The Register’s forum discussion about durability claims applies equally to performance assertions: these numbers become “virtually meaningless” without methodology [5]. Storage professionals can’t make informed decisions based on “breakthrough” and “revolutionary.” They need reproducible tests.

What Transparency Looks Like

Contrast these vendor claims with transparent benchmark practices:

Backblaze publishes drive stats with complete data sets available for download [6]. They show failure rates across different drive models, deployment dates, and usage patterns. Anyone can verify their analysis or draw different conclusions from the raw data.

The Storage Performance Council (SPC) requires full disclosure for submitted benchmarks [7]. SPC-1 results must include hardware configuration, software versions, pricing, and availability dates. Third-party auditors verify the testing. Results are comparable across vendors because methodology is standardized.

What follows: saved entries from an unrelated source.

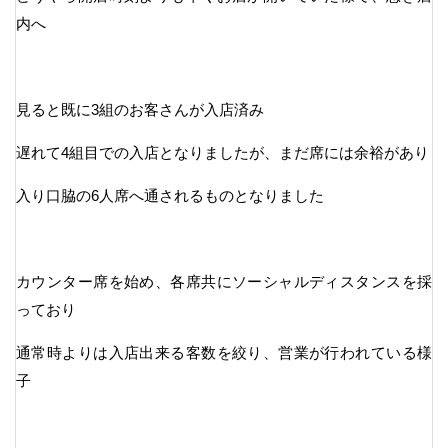
内へ
見ると既に3組のお客さんが入店済み
遅れて4組目での入店となりましたが、まだ席には余裕があり
入り口脇の6人席へ通されるものとなりました
カウンター席を始め、各席共にソーシャルディスタンスを採
っており
通常時よりは入店出来る客数を絞り、営業が行われている様
子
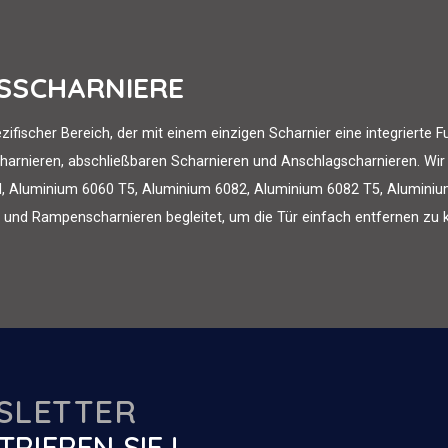
NSSCHARNIERE
ezifischer Bereich, der mit einem einzigen Scharnier eine integrierte 
rnieren, abschließbaren Scharnieren und Anschlagscharnieren. Wir b
ahl, Aluminium 6060 T5, Aluminium 6082, Aluminium 6082 T5, Aluminium
 und Rampenscharnieren begleitet, um die Tür einfach entfernen zu 
SLETTER
TRIEREN SIE !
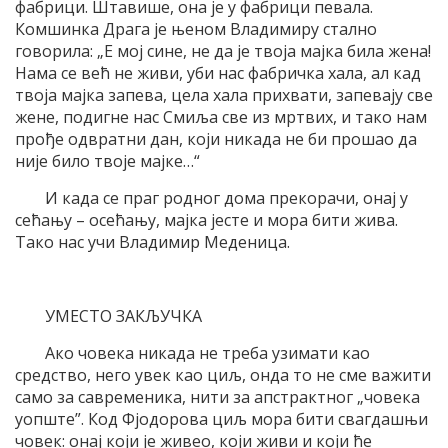
фабрици. Штавише, она је у фабрици певала.
Комшинка Драга је њеном Владимиру стално
говорила: „Е мој сине, не да је твоја мајка била жена!
Нама се већ не живи, уби нас фабричка хала, ал кад
твоја мајка запева, цела хала прихвати, запевају све
жене, подигне нас Смиља све из мртвих, и тако нам
прође одвратни дан, који никада не би прошао да
није било твоје мајке…“
И када се праг родног дома прекорачи, онај у
сећању – осећању, мајка јесте и мора бити жива.
Тако нас учи Владимир Меденица.
УМЕСТО ЗАКЉУЧКА
Ако човека никада не треба узимати као
средство, него увек као циљ, онда то не сме важити
само за савременика, нити за апстрактног „човека
уопште”. Код Фјодорова циљ мора бити свагдашњи
човек: онај који је живео, који живи и који ће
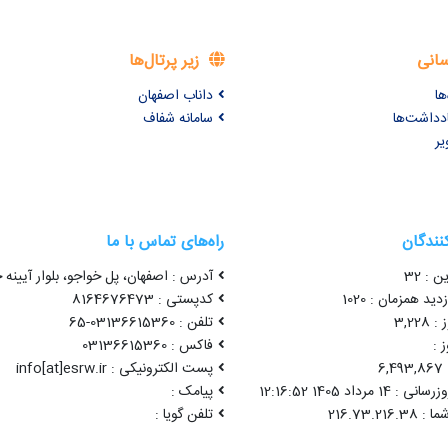
سانی
زیر پرتال‌ها
ها
داناب اصفهان
ادداشت‌ها
سامانه شفاف
یر
کنندگان
راه‌های تماس با ما
ن : 32
آدرس : اصفهان، پل خواجو، بلوار آیینه خ
ید همزمان : 1020
کدپستی : 8164676473
3,22
تلفن : 03136615360-65
 :
فاکس : 03136615360
6
پست الکترونیکی : info[at]esrw.ir
1 مرداد 1405 12:16:52
پیامک :
تلفن گویا :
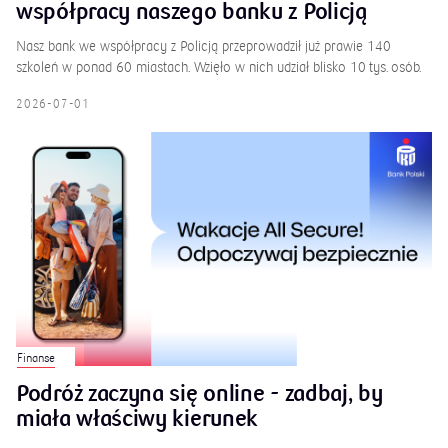
współpracy naszego banku z Policją
Nasz bank we współpracy z Policją przeprowadził już prawie 140
szkoleń w ponad 60 miastach. Wzięło w nich udział blisko 10 tys. osób.
2026-07-01
Finanse
Podróż zaczyna się online - zadbaj, by
miała właściwy kierunek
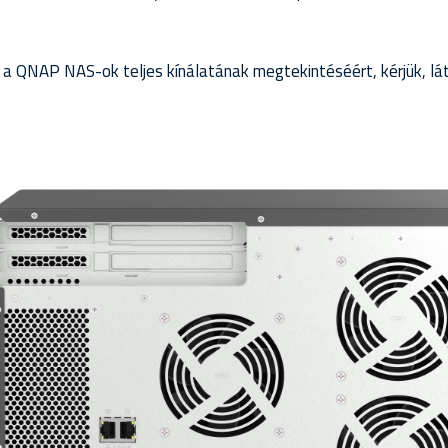
 a QNAP NAS-ok teljes kínálatának megtekintéséért, kérjük, lá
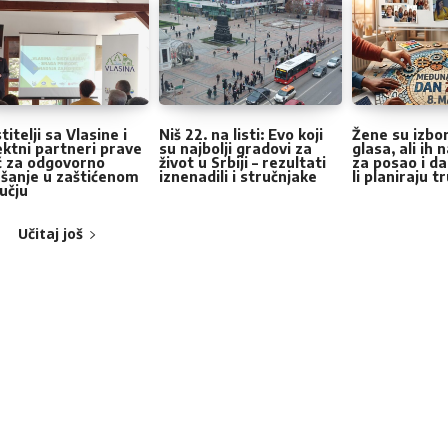
rs
tars
Stars
Pošalji poruku
itelji sa Vlasine i
Niš 22. na listi: Evo koji
Žene su izbor
ektni partneri prave
su najbolji gradovi za
glasa, ali ih
č za odgovorno
život u Srbiji – rezultati
za posao i da
šanje u zaštićenom
iznenadili i stručnjake
li planiraju 
učju
Učitaj još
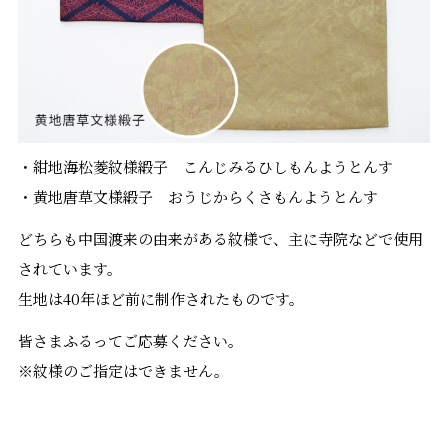
・紺地海松菱紋様緞子 こんじみるひしもんようとんす
・黄地唐草文様緞子 おうじからくさもんようとんす
どちらも中国渡来の由来がある紋様で、主に寺院などで使用
されています。
生地は40年ほど前に制作されたものです。
皆さまふるってご応募ください。
※紋様のご指定はできません。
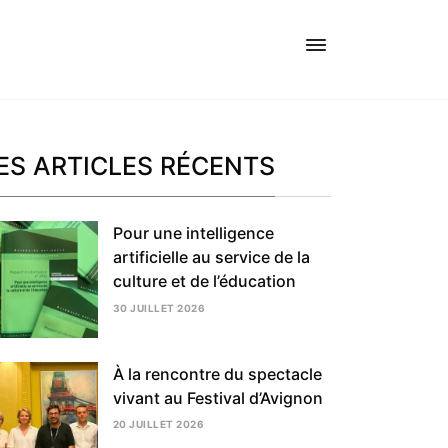
ES ARTICLES RÉCENTS
Pour une intelligence
artificielle au service de la
culture et de l’éducation
30 JUILLET 2026
5
AOÛT
2026
À la rencontre du spectacle
vivant au Festival d’Avignon
20 JUILLET 2026
5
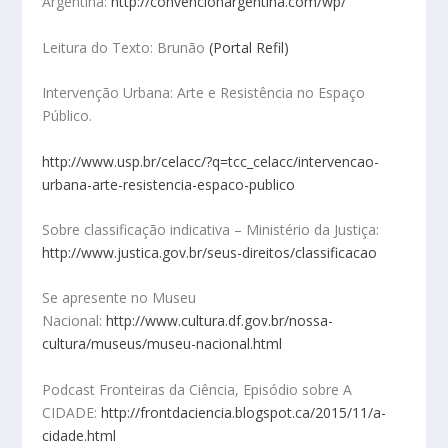
Argentina:
http://convencionargentina.com/wp/
Leitura do Texto: Brunão
(Portal Refil)
Intervenção Urbana: Arte e Resistência no Espaço
Público.
http://www.usp.br/celacc/?q=tcc_celacc/intervencao-
urbana-arte-resistencia-espaco-publico
Sobre classificação indicativa – Ministério da Justiça:
http://www.justica.gov.br/seus-direitos/classificacao
Se apresente no Museu
Nacional:
http://www.cultura.df.gov.br/nossa-
cultura/museus/museu-nacional.html
Podcast Fronteiras da Ciência, Episódio sobre A
CIDADE:
http://frontdaciencia.blogspot.ca/2015/11/a-
cidade.html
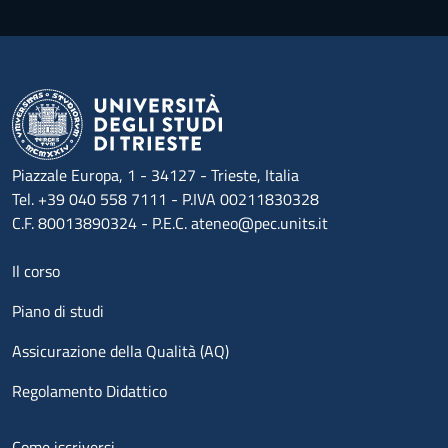
Piazzale Europa, 1 - 34127 - Trieste, Italia
Tel. +39 040 558 7111 - P.IVA 00211830328
C.F. 80013890324 - P.E.C. ateneo@pec.units.it
Menu footer 1
Il corso
Piano di studi
Assicurazione della Qualità (AQ)
Regolamento Didattico
Menu footer 2
Come iscriversi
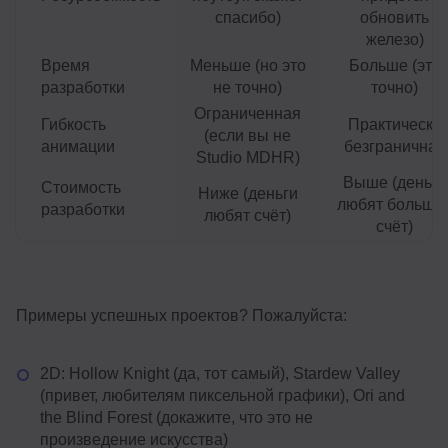
спасибо)
обновить
железо)
Время
Меньше (но это
Больше (это
разработки
не точно)
точно)
Ограниченная
Гибкость
Практически
(если вы не
анимации
безграничная
Studio MDHR)
Выше (деньги
Стоимость
Ниже (деньги
любят больши
разработки
любят счёт)
счёт)
Примеры успешных проектов? Пожалуйста:
2D: Hollow Knight (да, тот самый), Stardew Valley
(привет, любителям пиксельной графики), Ori and
the Blind Forest (докажите, что это не
произведение искусства)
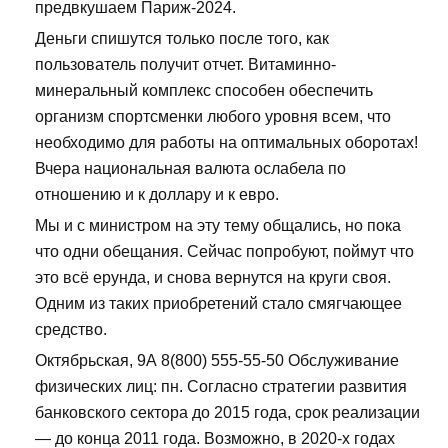
предвкушаем Париж-2024.
Деньги спишутся только после того, как
пользователь получит отчет. Витаминно-
минеральный комплекс способен обеспечить
организм спортсменки любого уровня всем, что
необходимо для работы на оптимальных оборотах!
Вчера национальная валюта ослабела по
отношению и к доллару и к евро.
Мы и с министром на эту тему общались, но пока
что одни обещания. Сейчас попробуют, поймут что
это всё ерунда, и снова вернутся на круги своя.
Одним из таких приобретений стало смягчающее
средство.
Октябрьская, 9А 8(800) 555-55-50 Обслуживание
физических лиц: пн. Согласно стратегии развития
банковского сектора до 2015 года, срок реализации
— до конца 2011 года. Возможно, в 2020-х годах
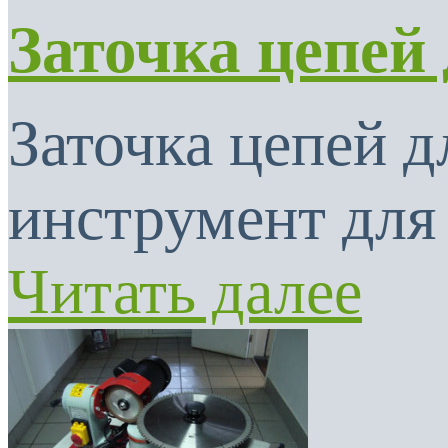
Заточка цепей
Заточка цепей 
инструмент для 
Читать далее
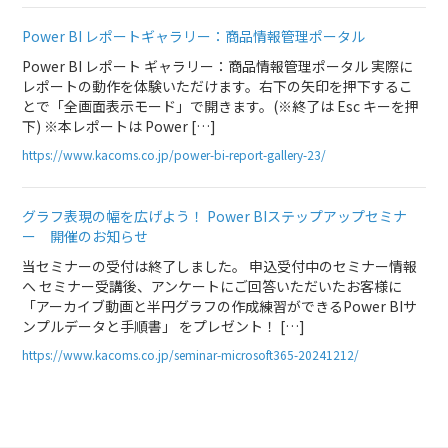
Power BI レポートギャラリー：商品情報管理ポータル
Power BI レポート ギャラリー：商品情報管理ポータル 実際に
レポートの動作を体験いただけます。右下の矢印を押下するこ
とで「全画面表示モード」で開きます。(※終了は Esc キーを押
下) ※本レポートは Power […]
https://www.kacoms.co.jp/power-bi-report-gallery-23/
グラフ表現の幅を広げよう！ Power BIステップアップセミナ
ー 開催のお知らせ
当セミナーの受付は終了しました。 申込受付中のセミナー情報
へ セミナー受講後、アンケートにご回答いただいたお客様に
「アーカイブ動画と半円グラフの作成練習ができるPower BIサ
ンプルデータと手順書」 をプレゼント！ […]
https://www.kacoms.co.jp/seminar-microsoft365-20241212/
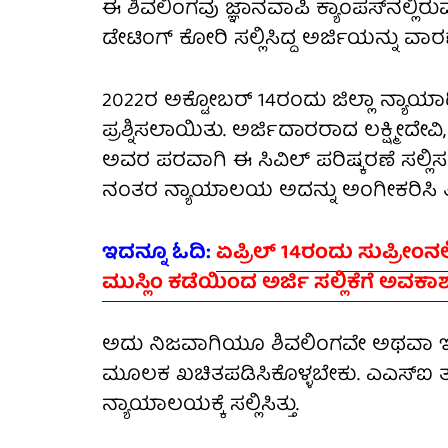
ಈ ಶಿವಲಿಂಗವು ಜ್ಞಾನವಾಪಿ ಕ್ಯಾಂಪಸ್‌ನಲ್ಲಿ
ಡೇಟಿಂಗ್ ಕೋರಿ ಸಲ್ಲಿಸಿದ್ದ ಅರ್ಜಿಯನ್ನು ವಾರಣ
2022ರ ಅಕ್ಟೋಬರ್ 14ರಂದು ಜಿಲ್ಲಾ ನ್ಯಾಯಾ
ಪ್ರಶ್ನಿಸಲಾಯಿತು. ಅರ್ಜಿದಾರರಾದ ಲಕ್ಷ್ಮೀದೇ
ಅವರ ಪರವಾಗಿ ಈ ಸಿವಿಲ್ ಪರಿಷ್ಕರಣೆ ಸಲ್
ನಂತರ ನ್ಯಾಯಾಲಯ ಅದನ್ನು ಅಂಗೀಕರಿಸಿ ತೀ
ಇದನ್ನೂ ಓದಿ:
ಏಪ್ರಿಲ್ 14ರಂದು ಸುಪ್ರೀಂನಲ
ಮುಸ್ಲಿಂ ಕಡೆಯಿಂದ ಅರ್ಜಿ ಸಲ್ಲಿಕೆಗೆ ಅವಕಾ
ಅದು ನಿಜವಾಗಿಯೂ ಶಿವಲಿಂಗವೇ ಅಥವಾ ಇನ್
ಮೂಲಕ ಖಚಿತಪಡಿಸಿಕೊಳ್ಳಬೇಕು. ಎಎಸ್‌ಐ ತನ್
ನ್ಯಾಯಾಲಯಕ್ಕೆ ಸಲ್ಲಿಸಿತ್ತು.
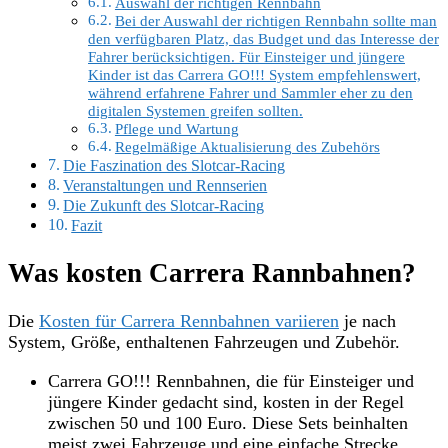
Auswahl der richtigen Rennbahn
Bei der Auswahl der richtigen Rennbahn sollte man
den verfügbaren Platz, das Budget und das Interesse der
Fahrer berücksichtigen. Für Einsteiger und jüngere
Kinder ist das Carrera GO!!! System empfehlenswert,
während erfahrene Fahrer und Sammler eher zu den
digitalen Systemen greifen sollten.
Pflege und Wartung
Regelmäßige Aktualisierung des Zubehörs
Die Faszination des Slotcar-Racing
Veranstaltungen und Rennserien
Die Zukunft des Slotcar-Racing
Fazit
Was kosten Carrera Rannbahnen?
Die
Kosten für Carrera Rennbahnen variieren
je nach
System, Größe, enthaltenen Fahrzeugen und Zubehör.
Carrera GO!!! Rennbahnen, die für Einsteiger und
jüngere Kinder gedacht sind, kosten in der Regel
zwischen 50 und 100 Euro. Diese Sets beinhalten
meist zwei Fahrzeuge und eine einfache Strecke.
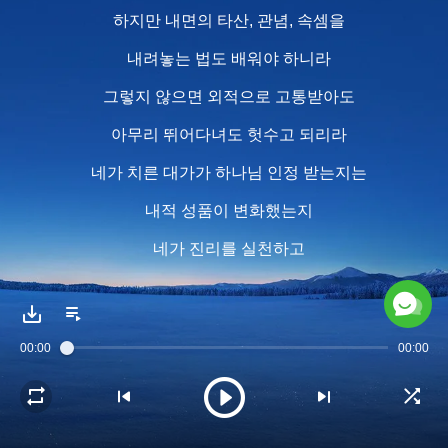
하지만 내면의 타산, 관념, 속셈을
내려놓는 법도 배워야 하니라
그렇지 않으면 외적으로 고통받아도
아무리 뛰어다녀도 헛수고 되리라
네가 치른 대가가 하나님 인정 받는지는
내적 성품이 변화했는지
네가 진리를 실천하고
자신의 속셈과 관념을 버려
그를 알고 만족시키며
00:00
00:00
충성했는지에 따라 결정되리
2
너의 내적 변화만이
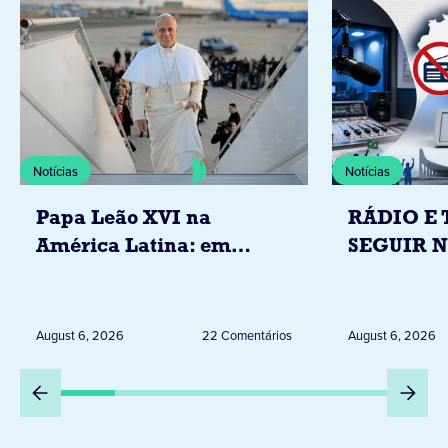
Notícias
Notícias
Papa Leão XVI na
RÁDIO E 
América Latina: em
SEGUIR 
novembro, visitará
RESTRIÇ
Uruguai, Argentina e
ELEITORA
Peru
DESTA Q
August 6, 2026
22 Comentários
August 6, 2026
DIA 6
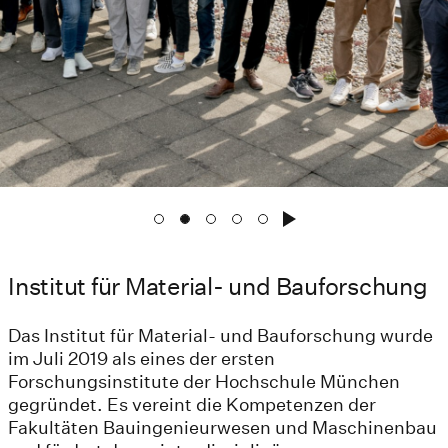
Institut für Material- und Bauforschung
Das Institut für Material- und Bauforschung wurde
im Juli 2019 als eines der ersten
Forschungsinstitute der Hochschule München
gegründet. Es vereint die Kompetenzen der
Fakultäten Bauingenieurwesen und Maschinenbau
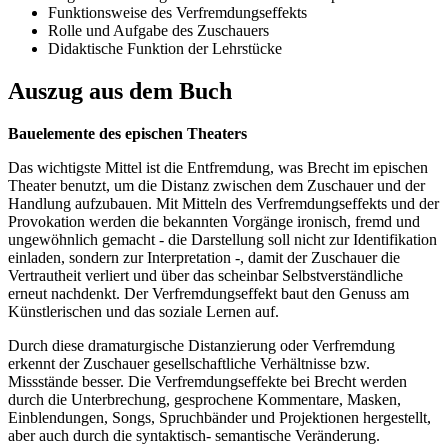
Funktionsweise des Verfremdungseffekts
Rolle und Aufgabe des Zuschauers
Didaktische Funktion der Lehrstücke
Auszug aus dem Buch
Bauelemente des epischen Theaters
Das wichtigste Mittel ist die Entfremdung, was Brecht im epischen
Theater benutzt, um die Distanz zwischen dem Zuschauer und der
Handlung aufzubauen. Mit Mitteln des Verfremdungseffekts und der
Provokation werden die bekannten Vorgänge ironisch, fremd und
ungewöhnlich gemacht - die Darstellung soll nicht zur Identifikation
einladen, sondern zur Interpretation -, damit der Zuschauer die
Vertrautheit verliert und über das scheinbar Selbstverständliche
erneut nachdenkt. Der Verfremdungseffekt baut den Genuss am
Künstlerischen und das soziale Lernen auf.
Durch diese dramaturgische Distanzierung oder Verfremdung
erkennt der Zuschauer gesellschaftliche Verhältnisse bzw.
Missstände besser. Die Verfremdungseffekte bei Brecht werden
durch die Unterbrechung, gesprochene Kommentare, Masken,
Einblendungen, Songs, Spruchbänder und Projektionen hergestellt,
aber auch durch die syntaktisch- semantische Veränderung.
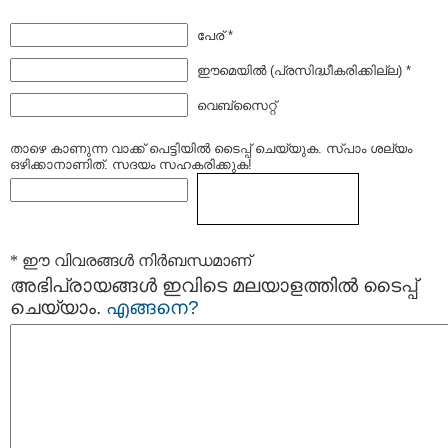
പേര് *
ഈമെയില്‍ (പ്രസിദ്ധീകരിക്കില്ല) *
വെബ്സൈറ്റ്
താഴെ കാണുന്ന വാക്ക് പെട്ടിയില്‍ ടൈപ്പ്‌ ചെയ്യുക. സ്പാം ശല്യം
ഒഴിക്കാനാണിത്. സദയം സഹകരിക്കുക!
* ഈ വിവരങ്ങള്‍ നിര്‍ബന്ധമാണ്
അഭിപ്രായങ്ങള്‍ ഇവിടെ മലയാളത്തില്‍ ടൈപ്പ്
ചെയ്യാം.
എങ്ങനെ?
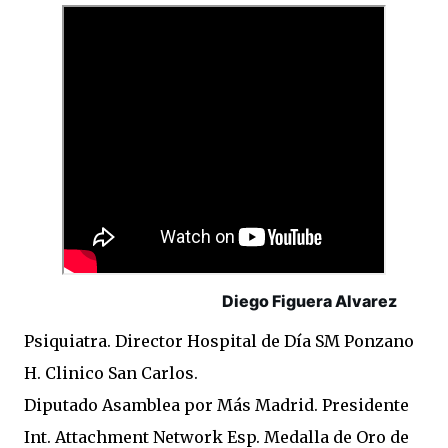
Diego Figuera Alvarez
Psiquiatra. Director Hospital de Día SM Ponzano
H. Clinico San Carlos.
Diputado Asamblea por Más Madrid. Presidente
Int. Attachment Network Esp. Medalla de Oro de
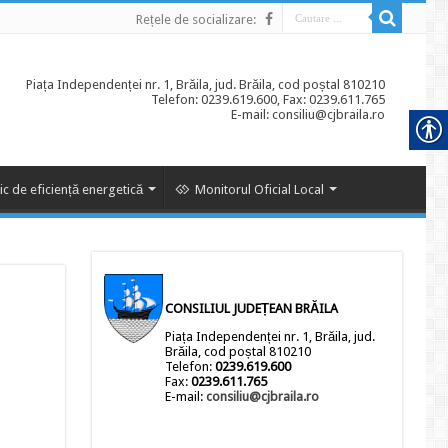
Rețele de socializare:
Piața Independenței nr. 1, Brăila, jud. Brăila, cod poștal 810210
Telefon: 0239.619.600, Fax: 0239.611.765
E-mail: consiliu@cjbraila.ro
ic de eficiență energetică
Monitorul Oficial Local
CONSILIUL JUDEȚEAN BRĂILA
Piața Independenței nr. 1, Brăila, jud.
Brăila, cod poștal 810210
Telefon:
0239.619.600
Fax:
0239.611.765
E-mail:
consiliu@cjbraila.ro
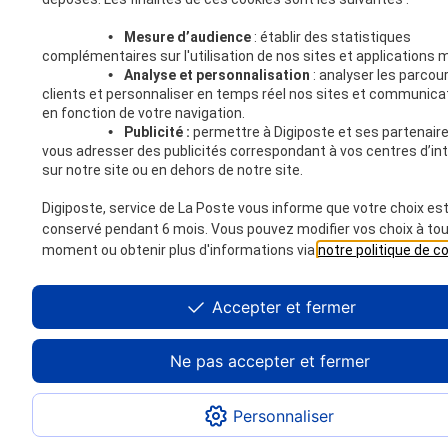
•
Mesure d’audience
: établir des statistiques
complémentaires sur l'utilisation de nos sites et applications m
•
Analyse et personnalisation
: analyser les parcou
clients et personnaliser en temps réel nos sites et communica
en fonction de votre navigation.
•
Publicité :
permettre à Digiposte et ses partenair
vous adresser des publicités correspondant à vos centres d’in
sur notre site ou en dehors de notre site.
Digiposte, service de La Poste vous informe que votre choix es
conservé pendant 6 mois. Vous pouvez modifier vos choix à to
moment ou obtenir plus d'informations via
notre politique de c
Accepter et fermer
Ne pas accepter et fermer
Personnaliser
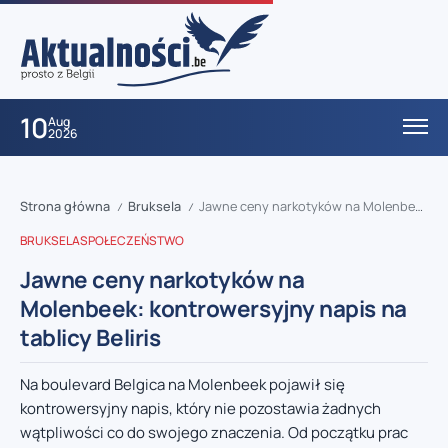
10
Aug
2026
Strona główna
Bruksela
Jawne ceny narkotyków na Molenbeek: kontrowersyjny napis na tablicy Beliris
/
/
BRUKSELA
SPOŁECZEŃSTWO
Jawne ceny narkotyków na
Molenbeek: kontrowersyjny napis na
tablicy Beliris
Na boulevard Belgica na Molenbeek pojawił się
kontrowersyjny napis, który nie pozostawia żadnych
wątpliwości co do swojego znaczenia. Od początku prac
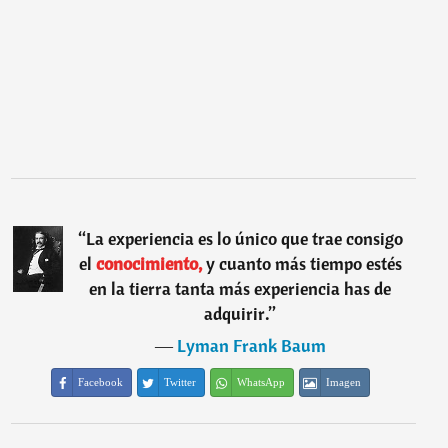
“
La experiencia es lo único que trae consigo
el
conocimiento,
y cuanto más tiempo estés
en la tierra tanta más experiencia has de
adquirir.
”
―
Lyman Frank Baum
Facebook
Twitter
WhatsApp
Imagen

Academic research demands reproducibility. Papers describing storage system performance include: complete system specifications, workload generators with parameters, measurement methodology with statistical analysis, and source code or data for independent verification.

Google’s transparency about their infrastructure, while limited, provides enough detail that storage engineers can reason about design decisions and performance characteristics [8]. When they claim performance improvements, the context and methodology are typically described.

What would transparent performance claims look like for Cloudian and Dell?

Specific TorchBench test with version number
Model architecture, batch size, image resolution
Complete hardware specifications for both test and baseline
Network topology and bandwidth measurements
Raw performance data with multiple runs
Workload generator configuration for reproduction
Either third-party verification or raw data release
Specific competing product tested (with permission or using public benchmarks)
Both systems’ complete specifications
Object sizes tested (e.g., 1MB, 100MB, 1GB)
Access patterns (sequential, random, mixed)
Number of clients and concurrency level
Network infrastructure details
Multiple test runs with statistical analysis

None of this requires revealing trade secrets. It requires treating performance claims as engineering assertions subject to verification rather than marketing statements optimized for sales impact.

The Industry Problem

The storage vendor benchmark problem isn’t limited to Cloudian and Dell. It’s systemic:

VAST Data claims “100 GB/s sustained performance” without publishing test methodology [9]. What workload? What configuration? Unverifiable.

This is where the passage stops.